• **What is being asked**: Given the entries that follow, write out exactly the lines starting at the one containing "dielo, ktorý nie" and ending at the one containing "c)platba na faktúru", both ends included, and only those.

• **Information supplied**:
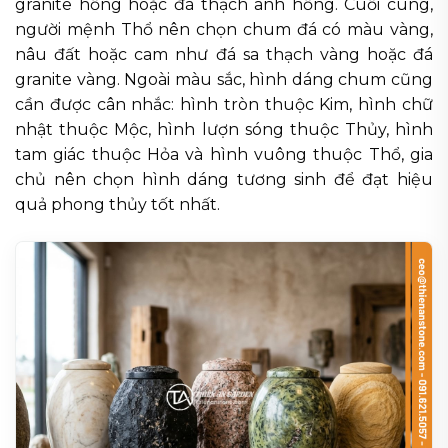
granite hồng hoặc đá thạch anh hồng. Cuối cùng,
người mệnh Thổ nên chọn chum đá có màu vàng,
nâu đất hoặc cam như đá sa thạch vàng hoặc đá
granite vàng. Ngoài màu sắc, hình dáng chum cũng
cần được cân nhắc: hình tròn thuộc Kim, hình chữ
nhật thuộc Mộc, hình lượn sóng thuộc Thủy, hình
tam giác thuộc Hỏa và hình vuông thuộc Thổ, gia
chủ nên chọn hình dáng tương sinh để đạt hiệu
quả phong thủy tốt nhất.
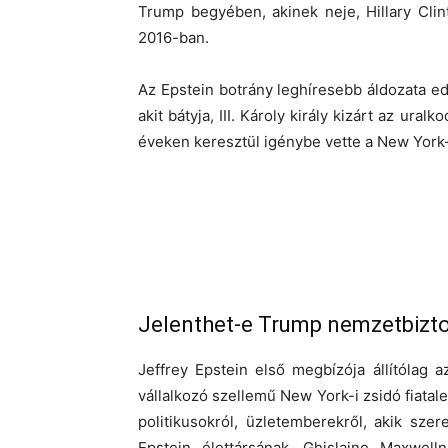
Trump begyében, akinek neje, Hillary Cli
2016-ban.
Az Epstein botrány leghíresebb áldozata ed
akit bátyja, III. Károly király kizárt az ur
éveken keresztül igénybe vette a New York-
Jelenthet-e Trump nemzetbizt
Jeffrey Epstein első megbízója állítólag az
vállalkozó szellemű New York-i zsidó fiatal
politikusokról, üzletemberekről, akik sze
Epstein élettársának, Ghislaine Maxwelln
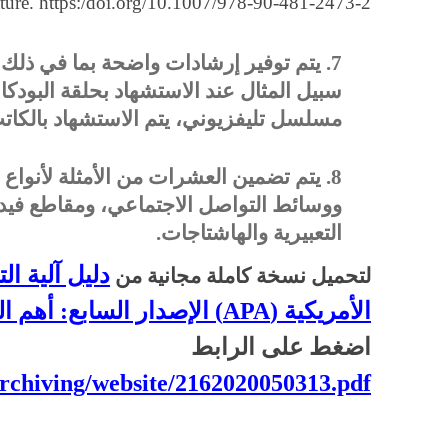
ture. https:/doi.org/10.1007/978-90-481-2473-2
7. يتم توفير إرشادات واضحة بما في ذل
سبيل المثال عند الاستشهاد بحلقة البو
مسلسل تليفزيوني، يتم الاستشهاد بالكات
8. يتم تضمين العشرات من الأمثلة لأنواع
ووسائط التواصل الاجتماعي، ومقاطع فيد
التعبيرية والهاشتاجات.
دليل آلية ال
لتحميل نسخة كاملة مجانية من
الأمريكية (APA) الإصدار السابع: أهم التغييرات مع أمثلة توضيحية
اضغط على الرابط
rchiving/website/2162020050313.pdf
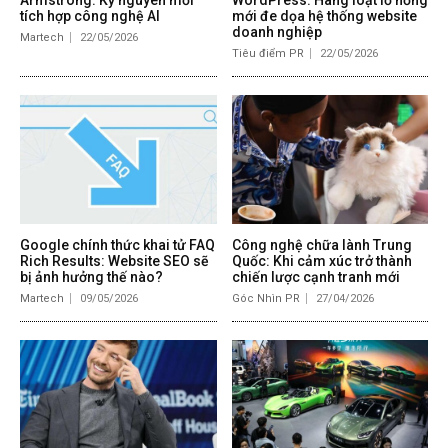
tích hợp công nghệ AI
mới đe dọa hệ thống website
doanh nghiệp
Martech
22/05/2026
Tiêu điểm PR
22/05/2026
Google chính thức khai tử FAQ
Công nghệ chữa lành Trung
Rich Results: Website SEO sẽ
Quốc: Khi cảm xúc trở thành
bị ảnh hưởng thế nào?
chiến lược cạnh tranh mới
Martech
09/05/2026
Góc Nhìn PR
27/04/2026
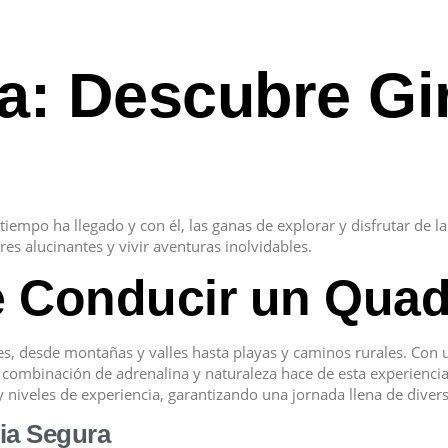
a: Descubre Gi
empo ha llegado y con él, las ganas de explorar y disfrutar de la
es alucinantes y vivir aventuras inolvidables.
 Conducir un Quad
es, desde montañas y valles hasta playas y caminos rurales. Con
La combinación de adrenalina y naturaleza hace de esta experienci
y niveles de experiencia, garantizando una jornada llena de diver
ia Segura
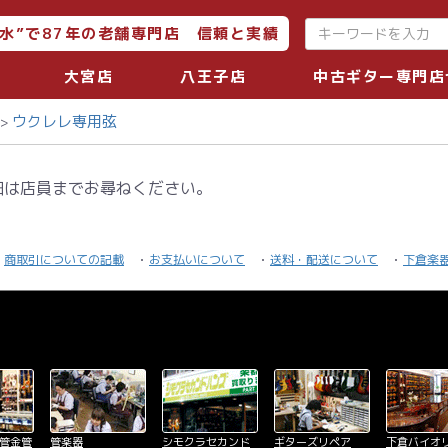
水”で87年の老舗専門店 信頼と実績
大宮店
八王子店
中古ギター専門店
ウクレレ専用弦
細は店員までお尋ねください。
商取引についての記載
お支払いについて
送料・配送について
下倉楽
木管金管
管楽器
シモクラセカンド
ギターズリペア
下倉バイオ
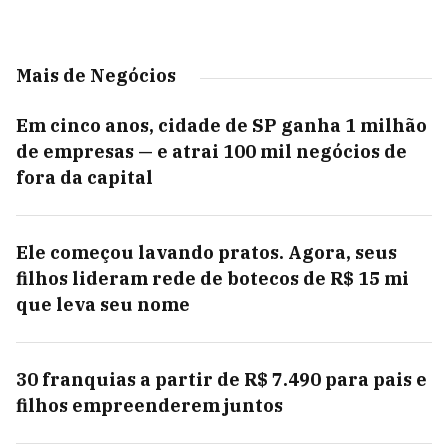
Mais de Negócios
Em cinco anos, cidade de SP ganha 1 milhão
de empresas — e atrai 100 mil negócios de
fora da capital
Ele começou lavando pratos. Agora, seus
filhos lideram rede de botecos de R$ 15 mi
que leva seu nome
30 franquias a partir de R$ 7.490 para pais e
filhos empreenderem juntos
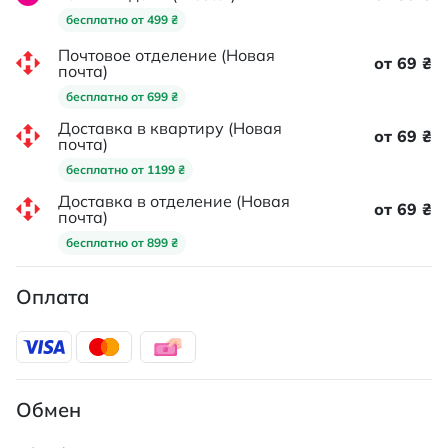
бесплатно от 499 ₴
Почтовое отделение (Новая
от 69 ₴
почта)
бесплатно от 699 ₴
Доставка в квартиру (Новая
от 69 ₴
почта)
бесплатно от 1199 ₴
Доставка в отделение (Новая
от 69 ₴
почта)
бесплатно от 899 ₴
Оплата
Обмен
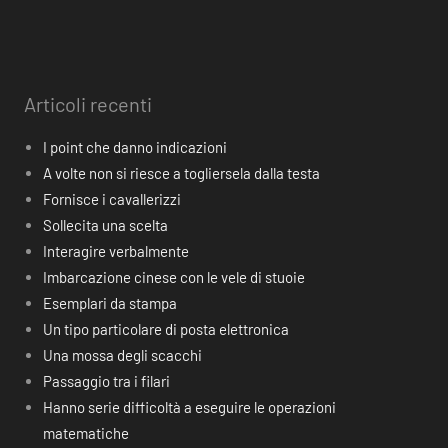
Articoli recenti
I point che danno indicazioni
A volte non si riesce a togliersela dalla testa
Fornisce i cavallerizzi
Sollecita una scelta
Interagire verbalmente
Imbarcazione cinese con le vele di stuoie
Esemplari da stampa
Un tipo particolare di posta elettronica
Una mossa degli scacchi
Passaggio tra i filari
Hanno serie difficoltà a eseguire le operazioni
matematiche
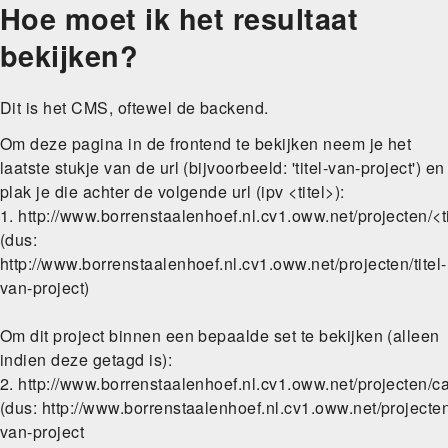
Hoe moet ik het resultaat
Skip
to
bekijken?
main
navigation
Dit is het CMS, oftewel de backend.
Om deze pagina in de frontend te bekijken neem je het
laatste stukje van de url (bijvoorbeeld: 'titel-van-project') en
plak je die achter de volgende url (ipv <titel>):
1. http://www.borrenstaalenhoef.nl.cv1.oww.net/projecten/<t
(dus:
http://www.borrenstaalenhoef.nl.cv1.oww.net/projecten/titel-
van-project)
Om dit project binnen een bepaalde set te bekijken (alleen
indien deze getagd is):
2. http://www.borrenstaalenhoef.nl.cv1.oww.net/projecten/c
(dus: http://www.borrenstaalenhoef.nl.cv1.oww.net/projecten
van-project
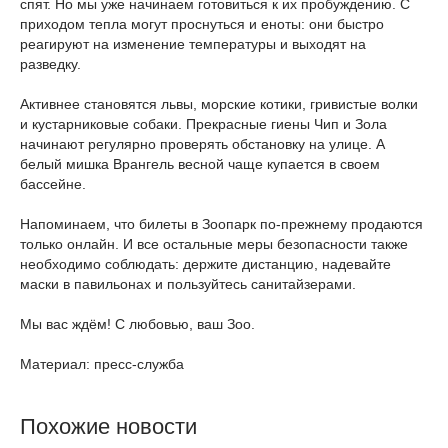
спят. Но мы уже начинаем готовиться к их пробуждению. С
приходом тепла могут проснуться и еноты: они быстро
реагируют на изменение температуры и выходят на
разведку.
Активнее становятся львы, морские котики, гривистые волки
и кустарниковые собаки. Прекрасные гиены Чип и Зола
начинают регулярно проверять обстановку на улице. А
белый мишка Врангель весной чаще купается в своем
бассейне.
Напоминаем, что билеты в Зоопарк по-прежнему продаются
только онлайн. И все остальные меры безопасности также
необходимо соблюдать: держите дистанцию, надевайте
маски в павильонах и пользуйтесь санитайзерами.
Мы вас ждём! С любовью, ваш Зоо.
Материал: пресс-служба
Похожие новости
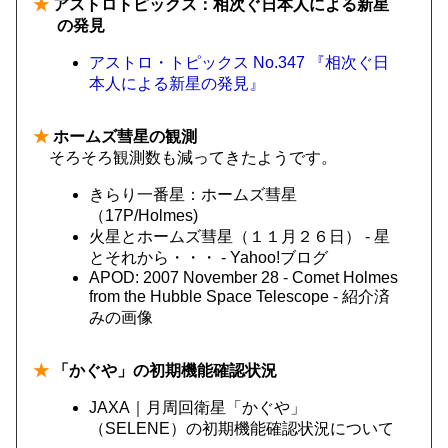
★
アストロトピックス：相次ぐ日本人による新星
の発見
アストロ・トピックス No.347 『相次ぐ日
本人による新星の発見』
★
ホームズ彗星の観測
そろそろ観測数も減ってきたようです。
きらり一番星：ホームズ彗星
（17P/Holmes)
火星とホームズ彗星（１１月２６日） - 星
とそれから・・・ - Yahoo!ブログ
APOD: 2007 November 28 - Comet Holmes
from the Hubble Space Telescope - 紹介済
みの画像
★
「かぐや」の初期機能確認状況
JAXA｜月周回衛星「かぐや」
（SELENE）の初期機能確認状況について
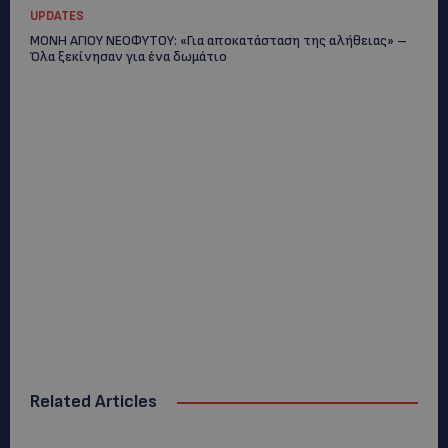
UPDATES
ΜΟΝΗ ΑΓΙΟΥ ΝΕΟΦΥΤΟΥ: «Για αποκατάσταση της αλήθειας» –
Όλα ξεκίνησαν για ένα δωμάτιο
Related Articles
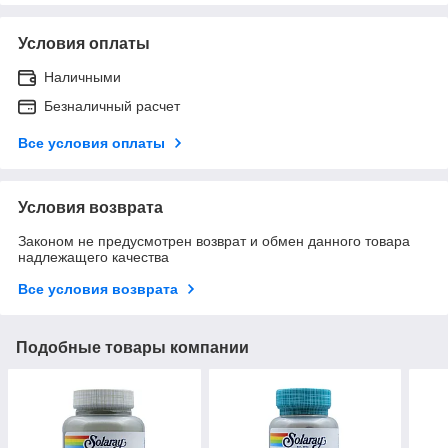
Условия оплаты
Наличными
Безналичный расчет
Все условия оплаты
Условия возврата
Законом не предусмотрен возврат и обмен данного товара
надлежащего качества
Все условия возврата
Подобные товары компании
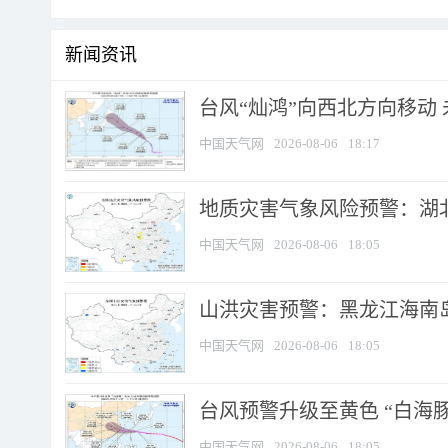
新闻资讯
台风“灿鸿”向西北方向移动
中国天气网
2026-08-06
18:17
地质灾害气象风险预警：湖北
中国天气网
2026-08-06
18:05
山洪灾害预警：黑龙江海南岛
中国天气网
2026-08-06
18:05
台风预警升级至黄色 “白海豚
中国天气网
2026-08-06
18:05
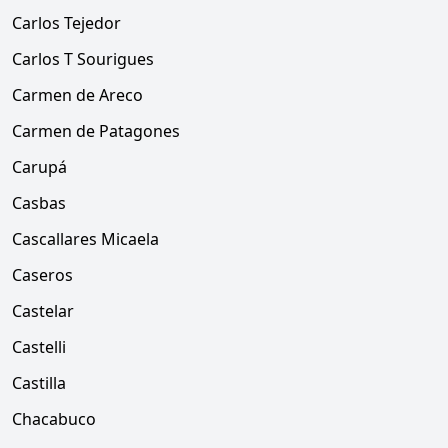
Carlos Tejedor
Carlos T Sourigues
Carmen de Areco
Carmen de Patagones
Carupá
Casbas
Cascallares Micaela
Caseros
Castelar
Castelli
Castilla
Chacabuco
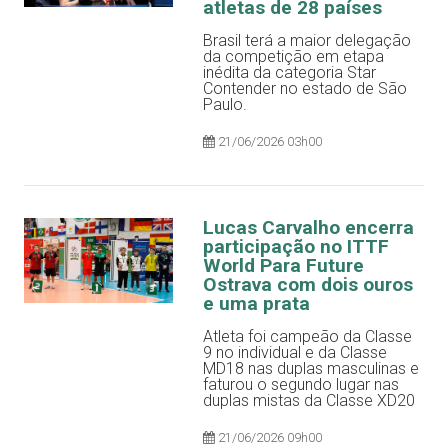
atletas de 28 países
Brasil terá a maior delegação
da competição em etapa
inédita da categoria Star
Contender no estado de São
Paulo.
21/06/2026 03h00
Lucas Carvalho encerra
participação no ITTF
World Para Future
Ostrava com dois ouros
e uma prata
Atleta foi campeão da Classe
9 no individual e da Classe
MD18 nas duplas masculinas e
faturou o segundo lugar nas
duplas mistas da Classe XD20
21/06/2026 09h00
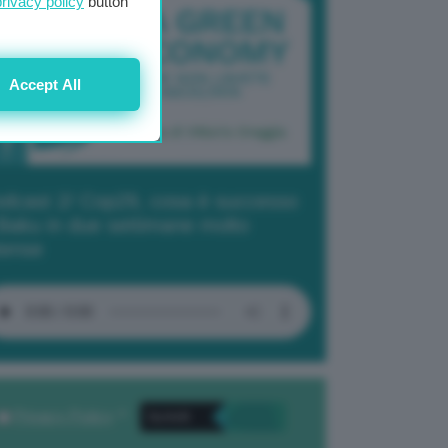
privacy policy
button
Accept All
dcast 2/ Cop29, cosa è successo
Baku in due settimane molto
tense
Privacy Policy
. *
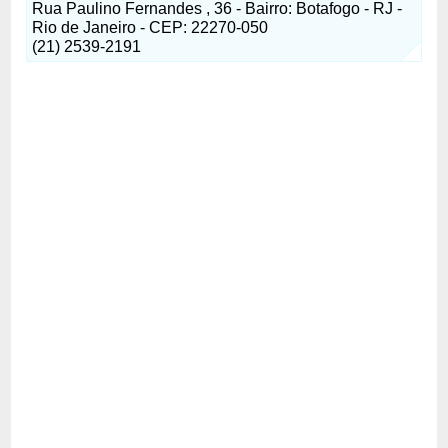
Rua Paulino Fernandes , 36 - Bairro: Botafogo - RJ -
Rio de Janeiro - CEP: 22270-050
(21) 2539-2191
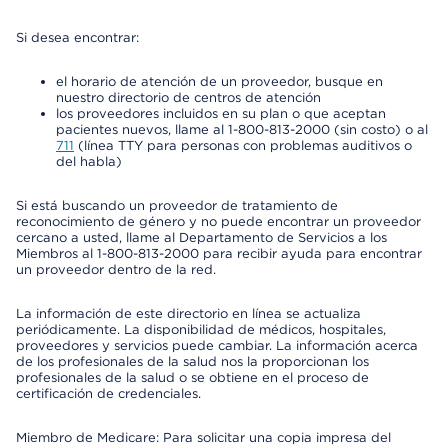
Si desea encontrar:
el horario de atención de un proveedor, busque en
nuestro directorio de centros de atención
los proveedores incluidos en su plan o que aceptan
pacientes nuevos, llame al 1-800-813-2000 (sin costo) o al
711
(línea TTY para personas con problemas auditivos o
del habla)
Si está buscando un proveedor de tratamiento de
reconocimiento de género y no puede encontrar un proveedor
cercano a usted, llame al Departamento de Servicios a los
Miembros al 1-800-813-2000 para recibir ayuda para encontrar
un proveedor dentro de la red.
La información de este directorio en línea se actualiza
periódicamente. La disponibilidad de médicos, hospitales,
proveedores y servicios puede cambiar. La información acerca
de los profesionales de la salud nos la proporcionan los
profesionales de la salud o se obtiene en el proceso de
certificación de credenciales.
Miembro de Medicare: Para solicitar una copia impresa del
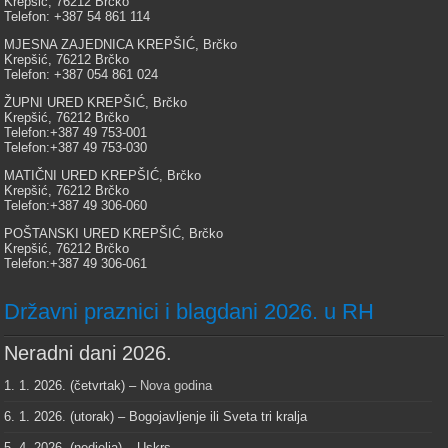
Krepšić, 76212 Brčko
Telefon: +387 54 861 114
MJESNA ZAJEDNICA KREPŠIĆ, Brčko
Krepšić, 76212 Brčko
Telefon: +387 054 861 024
ŽUPNI URED KREPŠIĆ, Brčko
Krepšić, 76212 Brčko
Telefon:+387 49 753-001
Telefon:+387 49 753-030
MATIČNI URED KREPŠIĆ, Brčko
Krepšić, 76212 Brčko
Telefon:+387 49 306-060
POŠTANSKI URED KREPŠIĆ, Brčko
Krepšić, 76212 Brčko
Telefon:+387 49 306-061
Državni praznici i blagdani 2026. u RH
Neradni dani 2026.
1. 1. 2026. (četvrtak) –
Nova godina
6. 1. 2026. (utorak) – Bogojavljenje ili Sveta tri kralja
5. 4. 2026. (nedjelja) – Uskrs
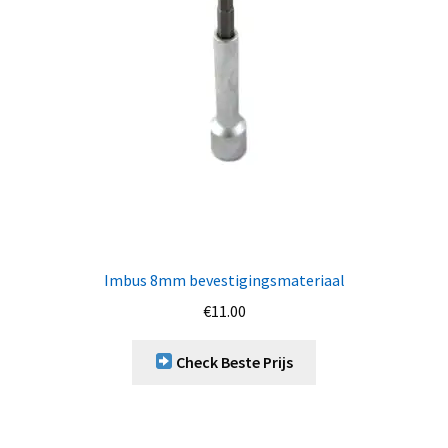
Imbus 8mm bevestigingsmateriaal
€
11.00
Check Beste Prijs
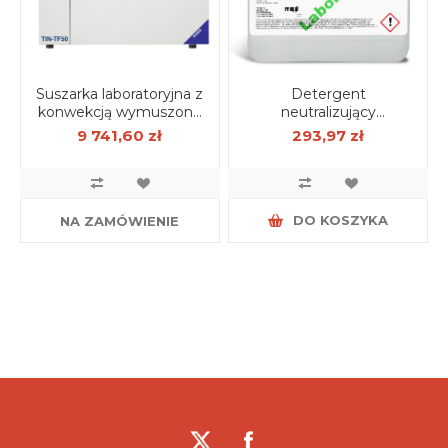
Suszarka laboratoryjna z
Detergent
konwekcją wymuszoną
neutralizujący
50 l, wersja Basic
LABOPUR ASSA 5 kg
9 741,60 zł
293,97 zł
DO KOSZYKA
NA ZAMÓWIENIE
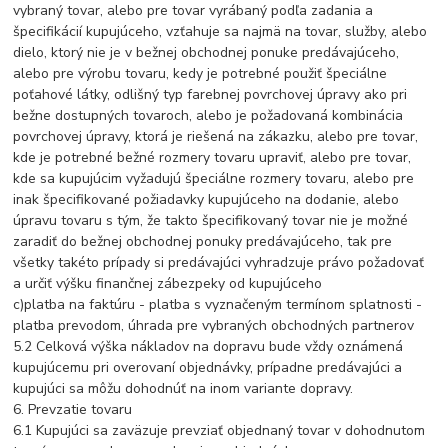
vybraný tovar, alebo pre tovar vyrábaný podľa zadania a
špecifikácií kupujúceho, vzťahuje sa najmä na tovar, služby, alebo
dielo, ktorý nie je v bežnej obchodnej ponuke predávajúceho,
alebo pre výrobu tovaru, kedy je potrebné použiť špeciálne
poťahové látky, odlišný typ farebnej povrchovej úpravy ako pri
bežne dostupných tovaroch, alebo je požadovaná kombinácia
povrchovej úpravy, ktorá je riešená na zákazku, alebo pre tovar,
kde je potrebné bežné rozmery tovaru upraviť, alebo pre tovar,
kde sa kupujúcim vyžadujú špeciálne rozmery tovaru, alebo pre
inak špecifikované požiadavky kupujúceho na dodanie, alebo
úpravu tovaru s tým, že takto špecifikovaný tovar nie je možné
zaradiť do bežnej obchodnej ponuky predávajúceho, tak pre
všetky takéto prípady si predávajúci vyhradzuje právo požadovať
a určiť výšku finančnej zábezpeky od kupujúceho
c)platba na faktúru - platba s vyznačeným termínom splatnosti -
platba prevodom, úhrada pre vybraných obchodných partnerov
5.2 Celková výška nákladov na dopravu bude vždy oznámená
kupujúcemu pri overovaní objednávky, prípadne predávajúci a
kupujúci sa môžu dohodnúť na inom variante dopravy.
6. Prevzatie tovaru
6.1 Kupujúci sa zaväzuje prevziať objednaný tovar v dohodnutom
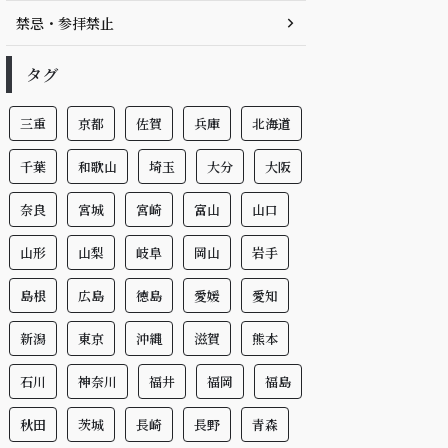
禁忌・参拝禁止
タグ
三重
京都
佐賀
兵庫
北海道
千葉
和歌山
埼玉
大分
大阪
奈良
宮城
宮崎
富山
山口
山形
山梨
岐阜
岡山
岩手
島根
広島
徳島
愛媛
愛知
新潟
東京
沖縄
滋賀
熊本
石川
神奈川
福井
福岡
福島
秋田
茨城
長崎
長野
青森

• **Answer for the task**:
dielo, ktorý nie je v bežnej obchodnej ponuke predávajúceho,
alebo pre výrobu tovaru, kedy je potrebné použiť špeciálne
poťahové látky, odlišný typ farebnej povrchovej úpravy ako pri
bežne dostupných tovaroch, alebo je požadovaná kombinácia
povrchovej úpravy, ktorá je riešená na zákazku, alebo pre tovar,
kde je potrebné bežné rozmery tovaru upraviť, alebo pre tovar,
kde sa kupujúcim vyžadujú špeciálne rozmery tovaru, alebo pre
inak špecifikované požiadavky kupujúceho na dodanie, alebo
úpravu tovaru s tým, že takto špecifikovaný tovar nie je možné
zaradiť do bežnej obchodnej ponuky predávajúceho, tak pre
všetky takéto prípady si predávajúci vyhradzuje právo požadovať
a určiť výšku finančnej zábezpeky od kupujúceho
c)platba na faktúru - platba s vyznačeným termínom splatnosti -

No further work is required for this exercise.